‘Wild Tales’ greater than the sum of its parts; dogs have their day in ‘White God’

One of the fundamental pleasures of good storytelling is the thrill of being able to live vicariously through the actions of others. This is especially true when the actions of our main characters are daring or thrilling. We get to experience the rush, but at a safe distance.

Damian Szifron‘s extraordinarily fun and twisted movie “Wild Tales,” now playing at Liberty Hall and nominated for a best foreign language film Oscar earlier this year, has that feeling — multiplied by six.

Don’t let that fact that the movie is from Argentina discourage you at all. This is not a slow-moving, subtle drama about characters in a far-away land or culture that you have to struggle to relate to. It’s quite the opposite, in fact.

Each of the six short films that make up Szifron’s anthology film are united by a common thread: They feature characters who have some sort of big break with the norms of modern society and actually act on the things that most of us just fantasize about.

Szifron is a commercial director, and he skips what might normally be large amounts of exposition in another movie, cutting straight to the conflict as soon as possible.
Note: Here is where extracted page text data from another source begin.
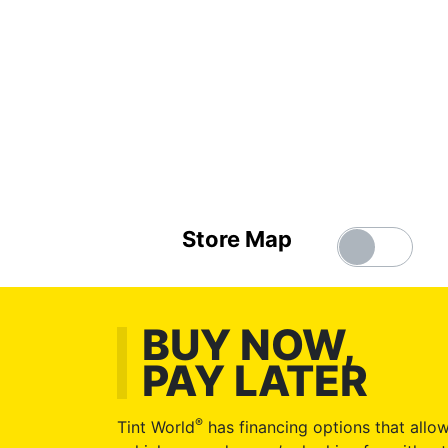
Store Map
BUY NOW,
PAY LATER
®
Tint World
has financing options that allow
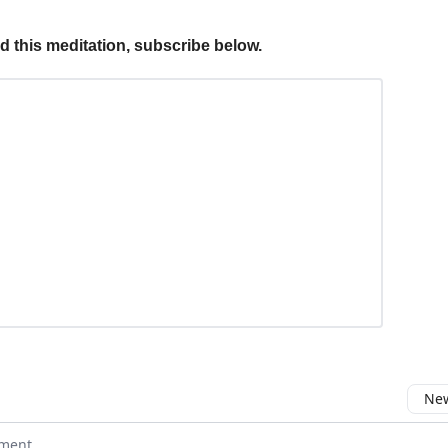
ed this meditation, subscribe below.
New
omment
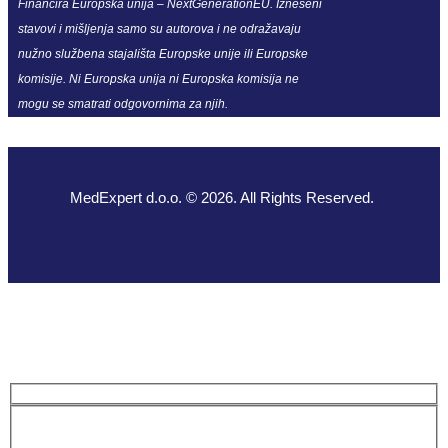
Financira Europska unija – NextGenerationEU. Izneseni
stavovi i mišljenja samo su autorova i ne odražavaju
nužno službena stajališta Europske unije ili Europske
komisije. Ni Europska unija ni Europska komisija ne
mogu se smatrati odgovornima za njih.
MedExpert d.o.o. © 2026. All Rights Reserved.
The first short, titled “Pasternak,” unfolds so quickly and ingeniously that it’s over before the opening credits even roll. Profiling an unusual encounter on an airplane that may or may not be coincidence, this short has the distinct vibe of a “Twilight Zone” episode but is even more compact in its storytelling. It’s the perfect opener because it leaves you wanting more.

Along with his brother Agustín, Spanish filmmaker Pedro Almodóvar produced “Wild Tales,” so it’s no surprise to find that a streak of subversive humor runs throughout the movie. Each of the short films could be loosely described as revenge tales, but they are really about people who are driven to some sort of brink and then refuse to back away from it.

I sincerely hope that Quentin Tarantino, whose obsession with revenge pictures has started to reveal kinks in his armor, has seen “Wild Tales.” While it embraces elements of the spaghetti western as Tarantino’s films do, it also finds new ways to explore them.

When a bride learns of her new husband’s cheating ways in “Till Death Do Us Part,” it happens during the wedding reception, and her frantic, emotional flailing causes all kinds of hilarious destruction. At the same time, Szifron keeps an underlying tone of sadness throughout the short that gives it surprising dimension.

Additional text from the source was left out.